Da crise de hoje, uma Igreja surgirá amanhã e terá perdido muito. Vai ficar menor, você terá que começar tudo desde o início. Já não poderá mais preencher muitos dos edifícios construídos em um momento mais favorável. Perderá adeptos e, com eles, muitos de seus privilégios na sociedade.[…] Mas nessas mudanças que podem ser assumidas, a Igreja encontrará novamente e com toda determinação o que é essencial para ela, o que sempre foi seu centro: fé no Deus trinitário, em Jesus Cristo, o Filho de Deus feito homem, a ajuda do Espírito que durará até o fim. A Igreja mais uma vez reconhecerá seu verdadeiro centro na fé e na oração e experimentará os sacramentos novamente como uma celebração e não como um problema de estrutura litúrgica. Será uma Igreja internalizada, que não anseia por um mandato político e não flerta com a esquerda ou a direita. Será muito dificil. De fato, o processo de cristalização e esclarecimento também lhe custará muitas forças preciosas. Se tornará pobrese converterá numa Igreja para os pequenos. O processo será ainda mais difícil, porque terão que ser eliminadas tanto a mente estreita sectária quanto a vontade encorajada.

Ratzinzer disse que essa transformação levará tempo, e eu acrescentaria: serão necessárias tribulações para ampliar nossos pontos de vista e dobrar nossa teimosia. Talvez a tribulação que hoje nos sitia e nos prenda, e na qual nos sentimos totalmente impotentes, também faça parte desse processo. 

Restrições à liberdade de movimento são os aspectos que mais nos impactam, porque nos obriga a mudar radicalmente nossos costumes. No entanto, pensando bem, não nos falta tanto espaço, especialmente nós, freis e monjas, que geralmente vivemos em grandes edifícios, talvez até com um grande jardim. O que nos falta é tempo. Agora percebemos precisamente porque temos demais. O tempo que temos nos faz descobrir que não sabemos viver com o tempo e o tempo, que perdemos e, portanto, devemos encontrar a dimensão do tempo novamente. Hoje, runners, joggers, hikers , e trekkers…, significativamente todos eles, termos de uma linguagem global, um koine, que provavelmente nem os anglófonos reconhecem como sua língua materna.

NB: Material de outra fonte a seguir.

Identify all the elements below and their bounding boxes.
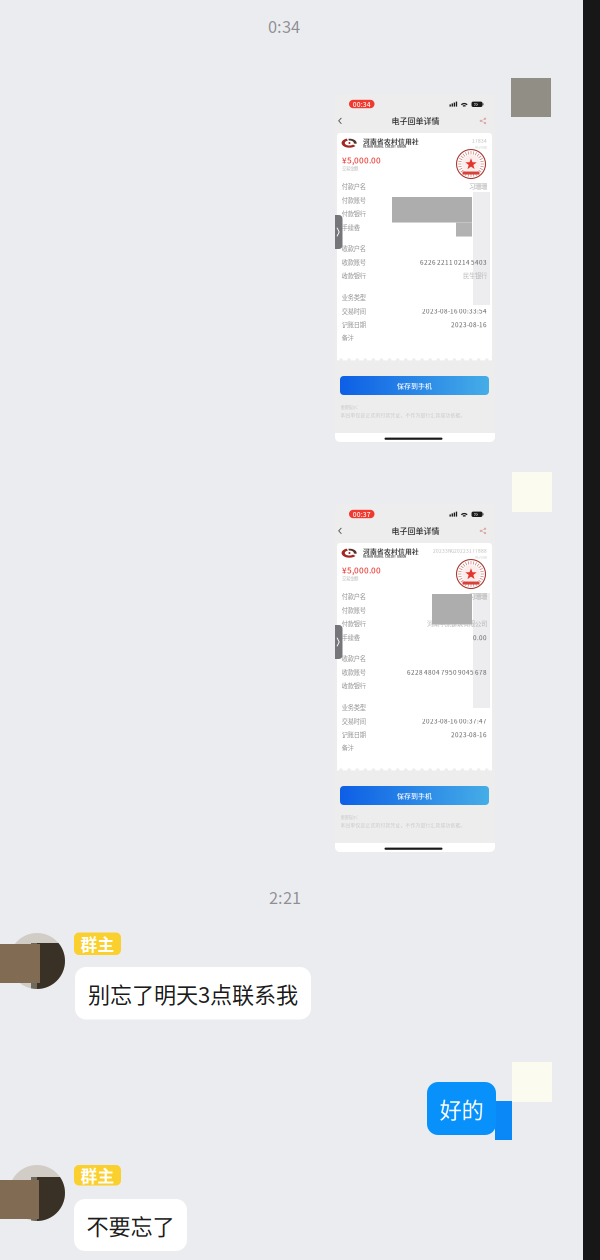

Por outro lado, os viatores, os caminhantes e os peregrinos no tempo são escassos. Os olhos do peregrino não estão fixos no caminho, mas no objetivo; o peregrino não está interessado nos quilômetros percorridos, mas naqueles que faltam para chegar ao local em que todo o seu ser está orientado. Porque é por isso que ele está a caminho, porque ele é atraído por algo que não está aqui, mas além, algo que ele não vê, mas anseia. 

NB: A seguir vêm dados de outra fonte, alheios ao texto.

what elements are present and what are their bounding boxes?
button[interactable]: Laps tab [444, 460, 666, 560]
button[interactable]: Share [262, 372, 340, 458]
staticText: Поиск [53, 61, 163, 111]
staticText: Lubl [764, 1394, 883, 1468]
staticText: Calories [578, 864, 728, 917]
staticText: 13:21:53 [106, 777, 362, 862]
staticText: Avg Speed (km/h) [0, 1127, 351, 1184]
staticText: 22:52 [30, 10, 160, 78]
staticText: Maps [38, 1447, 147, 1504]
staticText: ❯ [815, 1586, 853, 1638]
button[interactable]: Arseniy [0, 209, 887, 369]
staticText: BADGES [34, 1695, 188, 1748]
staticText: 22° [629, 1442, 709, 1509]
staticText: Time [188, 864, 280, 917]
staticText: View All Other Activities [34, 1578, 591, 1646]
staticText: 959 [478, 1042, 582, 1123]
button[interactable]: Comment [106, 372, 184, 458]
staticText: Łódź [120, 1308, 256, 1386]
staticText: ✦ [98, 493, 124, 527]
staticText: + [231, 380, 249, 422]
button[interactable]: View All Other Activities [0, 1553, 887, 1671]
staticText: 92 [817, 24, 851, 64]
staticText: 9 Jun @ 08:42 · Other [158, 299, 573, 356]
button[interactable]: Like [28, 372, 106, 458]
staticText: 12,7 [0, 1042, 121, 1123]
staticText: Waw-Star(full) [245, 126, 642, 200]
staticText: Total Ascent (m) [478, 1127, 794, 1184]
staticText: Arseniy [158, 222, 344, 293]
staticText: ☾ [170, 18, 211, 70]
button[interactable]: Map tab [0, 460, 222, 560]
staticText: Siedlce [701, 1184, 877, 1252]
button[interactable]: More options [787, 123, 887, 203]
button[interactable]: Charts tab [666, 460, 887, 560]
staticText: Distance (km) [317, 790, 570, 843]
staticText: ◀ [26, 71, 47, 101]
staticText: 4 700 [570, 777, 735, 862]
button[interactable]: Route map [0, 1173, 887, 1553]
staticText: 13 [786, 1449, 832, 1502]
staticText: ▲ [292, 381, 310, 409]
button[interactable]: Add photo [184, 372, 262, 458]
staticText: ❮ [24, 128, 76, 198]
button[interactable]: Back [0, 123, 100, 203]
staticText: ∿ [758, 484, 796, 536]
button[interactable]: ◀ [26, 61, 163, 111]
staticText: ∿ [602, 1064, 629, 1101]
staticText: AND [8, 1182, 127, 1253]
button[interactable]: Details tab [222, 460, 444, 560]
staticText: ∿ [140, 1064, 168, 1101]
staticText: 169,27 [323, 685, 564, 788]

A limitação do deslocamento não impede em absoluto esse movimento em direção ao futuro; pelo contrário, poderia promovê-lo e estimulá-lo. Hoje percebemos que, para nós, não nos movermos significa estar sentado no presente como em uma caixa vazia e frágil, que para não ceder deve estar cheia de coisas, de objetos concretos, sólidos e apropriados. Esquecemos o significado da espera, não resistimos ao vazio e à tensão do desejo de onde surge a espera. De fato, esperar é típico daqueles que amam, e não saber esperar significa basicamente não saber amar. Esperando cheio não de objetos, mas do sujeito amado, nosso espaço vazio dele. Por essa razão, esperar também é o momento de lembrar, de rever a estrutura do tempo para reconhecer os traços, sinais e parábolas daqueles que já vieram e virão, ou melhor, já estão chegando “para garantir seu tesouro, meu tesouro. ” Sem memória e sem espera, o que resta de nós, pequenos humanos? 

Esperando o Ressuscitado, Feliz Páscoa a todos!